It’s spring, and if I start now I may have a new quilt by the time cool weather returns to the Northern Hemisphere.
Quilt project goals:
- collaborate with and learn from more experienced quilters
- create a quilt suitable for keeping my lap warm while reading, knitting, or being squished flat by the cat
- buy no new cloth for this project (scraps and stash only)
- increase precision with rotary cutter and sewing machine
- cultivate design variety within a unified quilt block pattern (aka manipulate color and pattern such that the same structure varies significantly in appearance)
- revel in the inevitability of being a millennial who has a weakness for hexagonal tile patterns
Unresolved design challenges:
- Will I have to buy cotton batting for this quilt, or can I repurpose old sheets? (research by asking experienced quilters and/or attempting a mini quilt)
- Can I provide sufficient guidance to result in uniformly sized quilt blocks from all involved?
- Should I have limited the color range?
- Can I develop a contingency plan for something like a unified border between each block to compensate for uneven dimensions or inharmonious colors?
- Hexagonal tiles do not result in a rectangular pattern unless cropped. Am I better off with a quilt with scalloped edges or filler pieces?
Inspiration:
I have in the past made coasters and potholders in a hexagonal log cabin design like this one by Caroline Fairbanks. Her process of sewing rectangular strips to a hexagon center and trimming them to the right angles worked far better for me than trying to cut every piece to the precise trapezoid shape and sewing it perfectly.
What I’m doing different is using the patchwork to make a quilt instead of potholders. There is nothing wrong with the hexagon template she provides on that page, but I found it easier to make a template in the size I wanted by using a compass and some scrap cardstock.
I have wanted to use tiling hexagons in enough designs to feel rather comfortable using a compass to inscribe one within a circle.

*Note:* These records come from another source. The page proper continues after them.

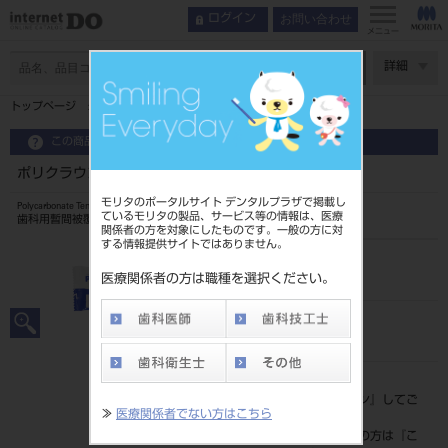
お問い合わせ
ログイン
メニュー
ページ数
詳細
トップページ
ポリクラウン 上顎左側中切歯
この商品に関するお問い合わせ
ポリクラウン 上顎左側中切歯
モリタのポータルサイト デンタルプラザで掲載し
Polycarbonate Temporary Crown
ているモリタの製品、サービス等の情報は、医療
歯科用暫間被覆冠成形品
関係者の方を対象にしたものです。一般の方に対
する情報提供サイトではありません。
品目コード
20451001513
医療関係者の方は職種を選択ください。
JAN/EANコード
4994081000409
標準価格
価格の確認は『
ログイン
』してご
≫
医療関係者でない方はこちら
覧ください。
ネット会員登録がまだの方は『
こ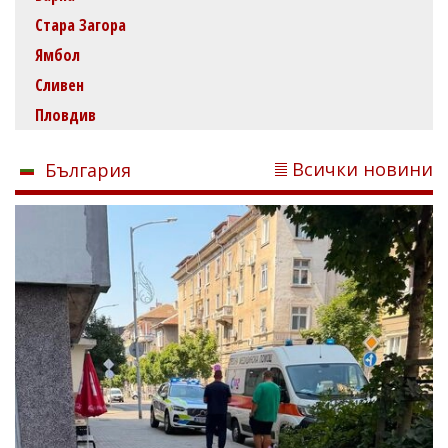
Стара Загора
Ямбол
Сливен
Пловдив
Всички новини
България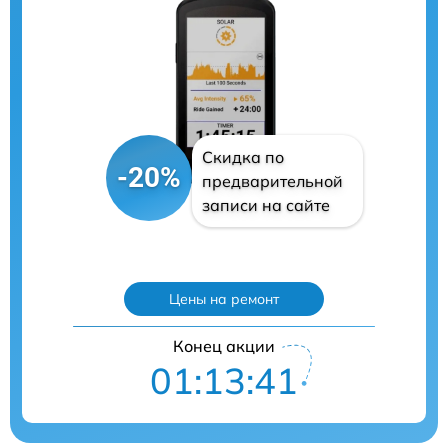
Скидка по
-20%
предварительной
записи на сайте
Цены на ремонт
Конец акции
01:13:40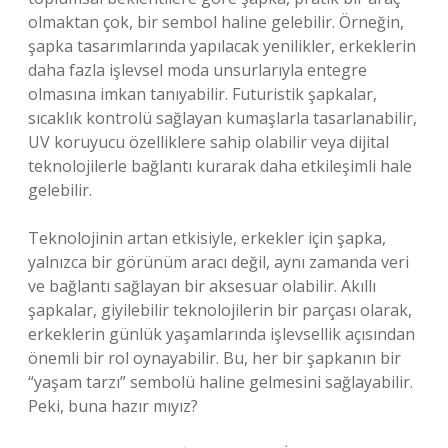
olmaktan çok, bir sembol haline gelebilir. Örneğin,
şapka tasarımlarında yapılacak yenilikler, erkeklerin
daha fazla işlevsel moda unsurlarıyla entegre
olmasına imkan tanıyabilir. Futuristik şapkalar,
sıcaklık kontrolü sağlayan kumaşlarla tasarlanabilir,
UV koruyucu özelliklere sahip olabilir veya dijital
teknolojilerle bağlantı kurarak daha etkileşimli hale
gelebilir.
Teknolojinin artan etkisiyle, erkekler için şapka,
yalnızca bir görünüm aracı değil, aynı zamanda veri
ve bağlantı sağlayan bir aksesuar olabilir. Akıllı
şapkalar, giyilebilir teknolojilerin bir parçası olarak,
erkeklerin günlük yaşamlarında işlevsellik açısından
önemli bir rol oynayabilir. Bu, her bir şapkanın bir
“yaşam tarzı” sembolü haline gelmesini sağlayabilir.
Peki, buna hazır mıyız?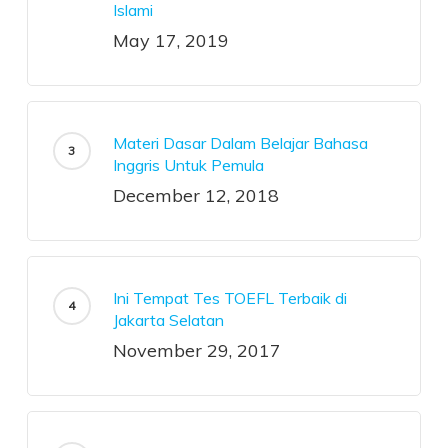
Islami
May 17, 2019
Materi Dasar Dalam Belajar Bahasa
Inggris Untuk Pemula
December 12, 2018
Ini Tempat Tes TOEFL Terbaik di
Jakarta Selatan
November 29, 2017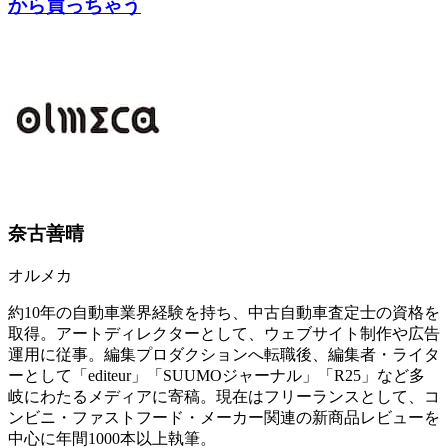
から買っちゃう
奈古善晴
オルメカ
約10年の自動車業界経験を持ち、中古自動車査定士の資格を
取得。アートディレクターとして、ウェブサイト制作や広告
運用に従事。編集プロダクションへ転職後、編集者・ライタ
ーとして「editeur」「SUUMOジャーナル」「R25」など多
岐にわたるメディアに寄稿。現在はフリーランスとして、コ
ンビニ・ファストフード・メーカー関連の新商品レビューを
中心に年間1000本以上執筆。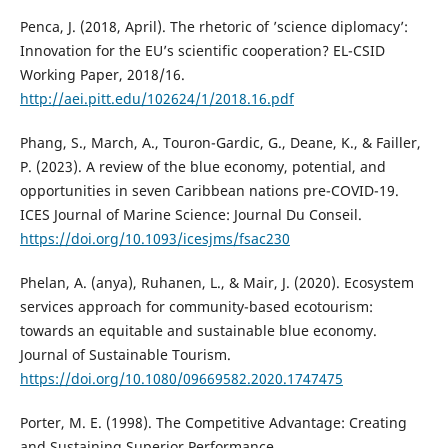
Penca, J. (2018, April). The rhetoric of ’science diplomacy’:
Innovation for the EU’s scientific cooperation? EL-CSID
Working Paper, 2018/16.
http://aei.pitt.edu/102624/1/2018.16.pdf
Phang, S., March, A., Touron-Gardic, G., Deane, K., & Failler,
P. (2023). A review of the blue economy, potential, and
opportunities in seven Caribbean nations pre-COVID-19.
ICES Journal of Marine Science: Journal Du Conseil.
https://doi.org/10.1093/icesjms/fsac230
Phelan, A. (anya), Ruhanen, L., & Mair, J. (2020). Ecosystem
services approach for community-based ecotourism:
towards an equitable and sustainable blue economy.
Journal of Sustainable Tourism.
https://doi.org/10.1080/09669582.2020.1747475
Porter, M. E. (1998). The Competitive Advantage: Creating
and Sustaining Superior Performance.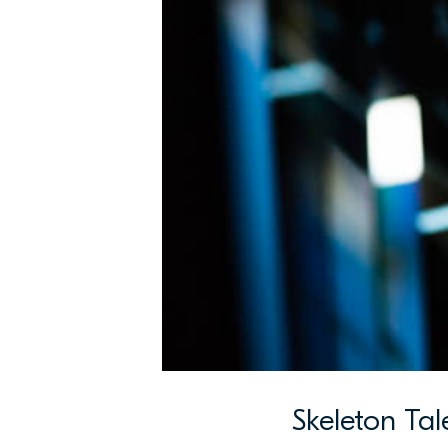
Skeleton Tale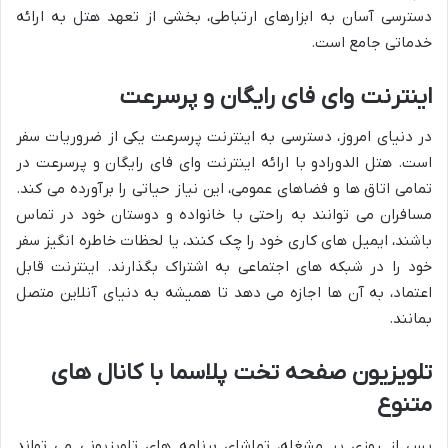
دسترسی آسان به ابزارهای ارتباطی، بخشی از تعهد هتل به ارائه
خدماتی جامع است.
اینترنت وای فای رایگان و پرسرعت
در دنیای امروز، دسترسی به اینترنت پرسرعت یکی از ضروریات سفر
است. هتل الدورادو با ارائه اینترنت وای فای رایگان و پرسرعت در
تمامی اتاق ها و فضاهای عمومی، این نیاز حیاتی را برآورده می کند.
مسافران می توانند به راحتی با خانواده و دوستان خود در تماس
باشند، ایمیل های کاری خود را چک کنند، یا لحظات خاطره انگیز سفر
خود را در شبکه های اجتماعی به اشتراک بگذارند. اینترنت قابل
اعتماد، به آن ها اجازه می دهد تا همیشه به دنیای آنلاین متصل
بمانند.
تلویزیون صفحه تخت پلاسما با کانال های
متنوع
پس از روزی پر مشغله، تماشای برنامه های تلویزیونی می تواند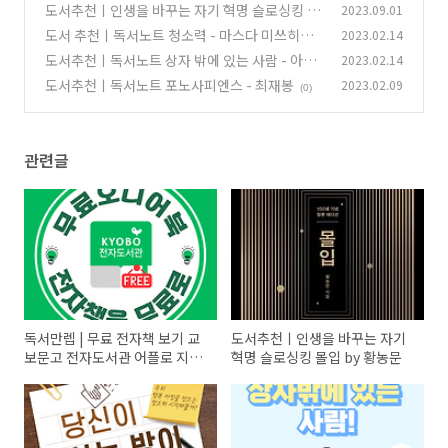
관 어플로 지역도서관 무한 책 읽기 방법
도서추천ㅣ인생을 바꾸는 자기 혁명 슬로싱킹 몰
2023.09.01
(0)
입 by 황농문
도서 추천ㅣ독서노트 청소력 - 마스다 미쓰히로
2023.02.14
(4)
도서추천ㅣ독서노트 상자 밖에 있는 사람 - 아빈
2023.02.14
(1)
저 연구소
도서추천ㅣ독서노트 포노사피엔스 - 최재봉
2023.02.09
(0)
(0)
관련글
독서만렙 | 무료 전자책 보기 교
도서추천ㅣ인생을 바꾸는 자기
보문고 전자도서관 어플로 지역
혁명 슬로싱킹 몰입 by 황농문
도서관 무한 책 읽기 방법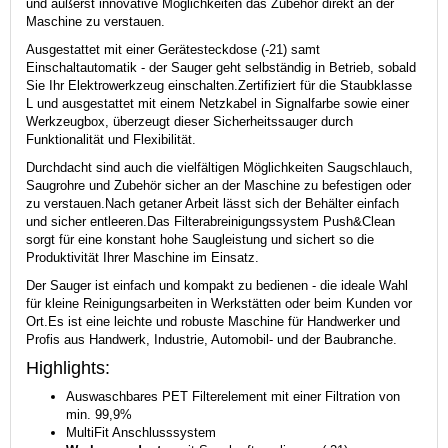
und äußerst innovative Möglichkeiten das Zubehör direkt an der
Maschine zu verstauen.
Ausgestattet mit einer Gerätesteckdose (-21) samt
Einschaltautomatik - der Sauger geht selbständig in Betrieb, sobald
Sie Ihr Elektrowerkzeug einschalten.Zertifiziert für die Staubklasse
L und ausgestattet mit einem Netzkabel in Signalfarbe sowie einer
Werkzeugbox, überzeugt dieser Sicherheitssauger durch
Funktionalität und Flexibilität.
Durchdacht sind auch die vielfältigen Möglichkeiten Saugschlauch,
Saugrohre und Zubehör sicher an der Maschine zu befestigen oder
zu verstauen.Nach getaner Arbeit lässt sich der Behälter einfach
und sicher entleeren.Das Filterabreinigungssystem Push&Clean
sorgt für eine konstant hohe Saugleistung und sichert so die
Produktivität Ihrer Maschine im Einsatz.
Der Sauger ist einfach und kompakt zu bedienen - die ideale Wahl
für kleine Reinigungsarbeiten in Werkstätten oder beim Kunden vor
Ort.Es ist eine leichte und robuste Maschine für Handwerker und
Profis aus Handwerk, Industrie, Automobil- und der Baubranche.
Highlights:
Auswaschbares PET Filterelement mit einer Filtration von
min. 99,9%
MultiFit Anschlusssystem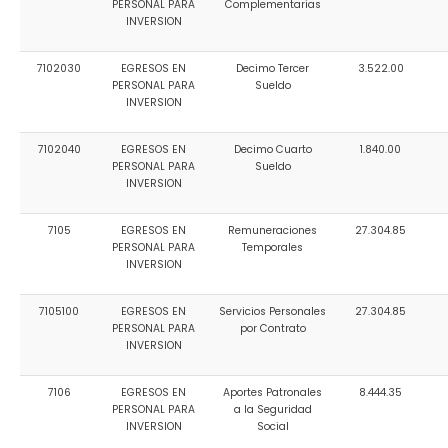
PERSONAL PARA
Complementarias
INVERSION
7102030
EGRESOS EN
Decimo Tercer
3.522.00
PERSONAL PARA
Sueldo
INVERSION
7102040
EGRESOS EN
Decimo Cuarto
1.840.00
PERSONAL PARA
Sueldo
INVERSION
7105
EGRESOS EN
Remuneraciones
27.304.85
PERSONAL PARA
Temporales
INVERSION
7105100
EGRESOS EN
Servicios Personales
27.304.85
PERSONAL PARA
por Contrato
INVERSION
7106
EGRESOS EN
Aportes Patronales
8.444.35
PERSONAL PARA
a la Seguridad
INVERSION
Social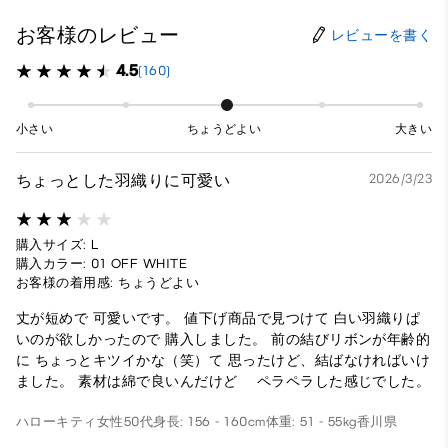
お客様のレビュー
レビューを書く
4.5
(160)
小さい
ちょうどよい
大きい
ちょっとした羽織りに可愛い
2026/3/23
購入サイズ: L
購入カラー: 01 OFF WHITE
お客様の着用感: ちょうどよい
丈が短めで 可愛いです。 値下げ商品で見つけて 白い羽織りぱ
いのが欲しかったので 購入しました。 前の結びリボンが年齢的
に ちょっとキツイかな（笑）て 思ったけど、結ばなければいけ
ました。 素材は綿で良いんだけど ペラペラした感じでした。
ハローキティ
女性
50代
身長: 156 - 160cm
体重: 51 - 55kg
香川県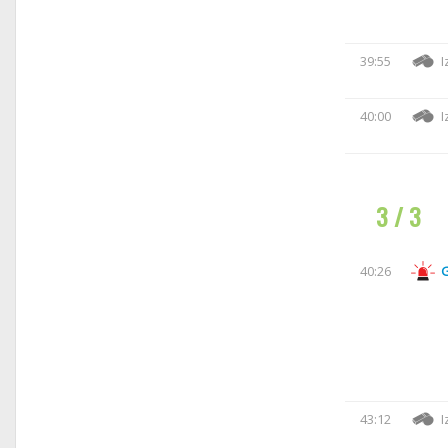
39:55
I
40:00
I
3 / 3
40:26
43:12
I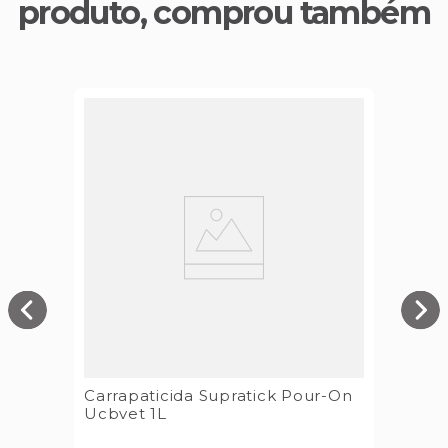
produto, comprou também
Carrapaticida Supratick Pour-On
Ucbvet 1L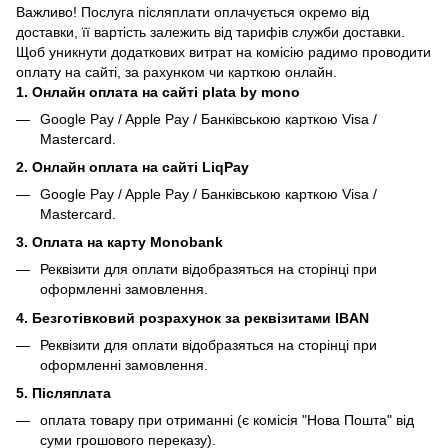
Важливо! Послуга післяплати оплачується окремо від
доставки, її вартість залежить від тарифів служби доставки.
Щоб уникнути додаткових витрат на комісію радимо проводити
оплату на сайті, за рахунком чи карткою онлайн.
1. Онлайн оплата на сайті plata by mono
Google Pay / Apple Pay / Банківською карткою Visa /
Mastercard.
2. Онлайн оплата на сайті LiqPay
Google Pay / Apple Pay / Банківською карткою Visa /
Mastercard.
3. Оплата на карту Monobank
Реквізити для оплати відобразяться на сторінці при
оформленні замовлення.
4. Безготівковий розрахунок за реквізитами IBAN
Реквізити для оплати відобразяться на сторінці при
оформленні замовлення.
5. Післяплата
оплата товару при отриманні (є комісія "Нова Пошта" від
суми грошового переказу).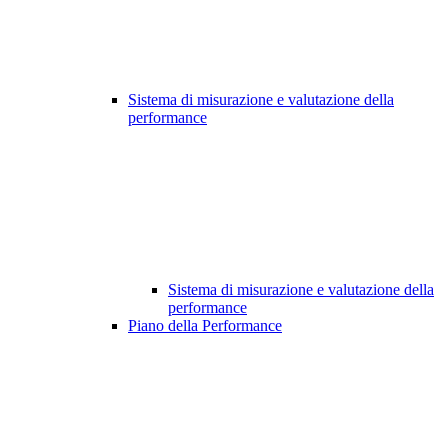
Sistema di misurazione e valutazione della
performance
Sistema di misurazione e valutazione della
performance
Piano della Performance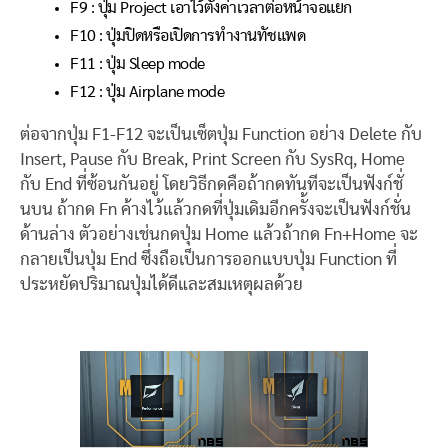
F9 : ปุ่ม Project เอาไว้ตั้งค่าเวลาต่อหน้าจอแยก
F10 : ปุ่มปิดหรือเปิดการทำงานทัชแพด
F11 : ปุ่ม Sleep mode
F12 : ปุ่ม Airplane mode
ต่อจากปุ่ม F1-F12 จะเป็นเซ็ตปุ่ม Function อย่าง Delete กับ
Insert, Pause กับ Break, Print Screen กับ SysRq, Home
กับ End ที่ซ้อนกันอยู่ โดยวิธีกดคือถ้ากดทันทีจะเป็นฟังก์ชั่
นบน ถ้ากด Fn ค้างไว้แล้วกดที่ปุ่มเดิมอีกครั้งจะเป็นฟังก์ชั่น
ด้านล่าง ตัวอย่างเช่นกดปุ่ม Home แล้วถ้ากด Fn+Home จะ
กลายเป็นปุ่ม End ซึ่งถือเป็นการออกแบบปุ่ม Function ที่
ประหยัดปริมาณปุ่มได้ดีและสมเหตุผลด้วย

Before settling on this hexagonal quilt block plot I spent ages looking at quilts on the Quilt Index. The sunshine and shadows approach to log cabin quilts stood out to me aesthetically. I reluctantly decided it would be an unlikely effect to achieve within a remote collaboration. For the same reason, I rejected the temptation to attempt a Penrose tile quilt. I love the idea of an aperiodic pattern on a quilt, but I suspect the effect’s success relies heavily on a unified color scheme. (The aperiodic monotile recently developed is also conceptually exciting but the concave angles would be a nightmare to sew. Perhaps I could do it with the eight kites into which the monotile can be subdivided…but not for this project.)
Hexagon log cabin quilt block process: the central hexagon template
Unless you’re printing one out, it might be easiest to control the size by drafting a hexagon in a circle. The length of each side of the hexagon will equal that of the circle’s radius.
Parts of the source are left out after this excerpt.